HYDE-SMITH ANNOUNCES $3.0 MILLION IN RESTORE ACT GRANTS FOR COASTAL WASTEWATER IMPROVEMENT PROJECTS

Treasury Dept. Funds for Septic Conversions in Jackson County, System Improvements in Hancock County

WASHINGTON, D.C. – U.S. Senator Cindy Hyde-Smith (R-Miss.) today announced the award of two RESTORE Act grants worth more than $3.0 million for wastewater improvement projects in Jackson and Hancock counties.

The U.S. Department of the Treasury awarded the Gulf Coast Restoration Fund grants to the Mississippi Department of Environmental Quality (MDEQ) to continue work on the Jackson County Utility Authority Colonial Estates Area Septic System Abatement Project and for the Hancock County Utility Authority Cedar Point Wastewater Pump Station Improvement Project.

“I’ve heard from constituents and local leaders about the problems caused by old septic systems and the need for wastewater infrastructure improvements on the Gulf Coast.  The use of RESTORE Act trust funds for work in Jackson and Hancock counties is not only welcome, but warranted for the health of the people and our coastal ecology,” said Hyde-Smith, who as a Senate Appropriations Committee member fought a previous attempt to block Gulf Coast states from receiving these funds.

The Jackson County Utility Authority (JCUA) project will receive $1,700,919 for phase II of the septic abatement process, which will allow the conversion and connection of 125 household septic to the JCUA public sewer system.  The work is a continuation of an effort to decommission septic tanks in order to lessen the risk of downstream water contamination.

The Hancock County Utility Authority project will receive $1,368,081 to upgrade the existing Cedar Point pump station in Bay St. Louis to reduce the potential of wastewater overflows due to pump station reliability and capacity issues.  This project would mitigate the threat of overflows contaminating adjacent coastal streams, the Jourdan River, the Bay of St.
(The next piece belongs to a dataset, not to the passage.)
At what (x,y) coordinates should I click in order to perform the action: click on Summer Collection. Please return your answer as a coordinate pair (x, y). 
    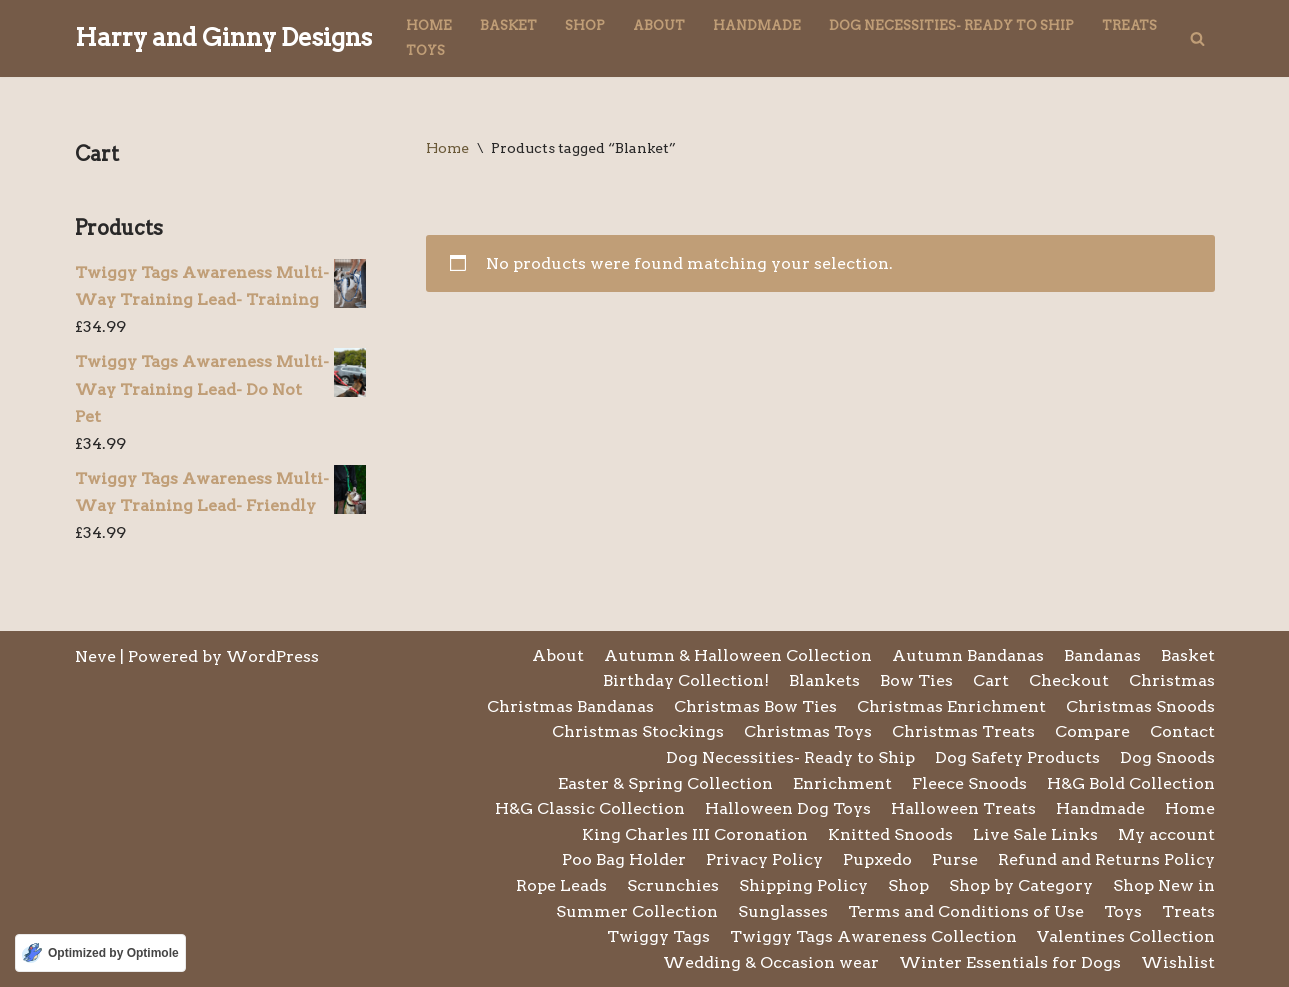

Louis, and the Gulf of America.

Hyde-Smith in 2023 fought a Biden administration effort to restrict the use of RESTORE Act funding, threatening to derail the FY2024 Financial Services and General Government Appropriations Bill unless the measure included her language to block the previous administration’s initiative.

Congress established the Gulf Coast Restoration Fund in 2012 with enactment of the RESTORE Act.  The fund provides a portion of revenues derived from Deepwater Horizon disaster fines to Gulf Coast states—Mississippi, Louisiana, Alabama, Florida, and Texas—for ecological and economic recovery.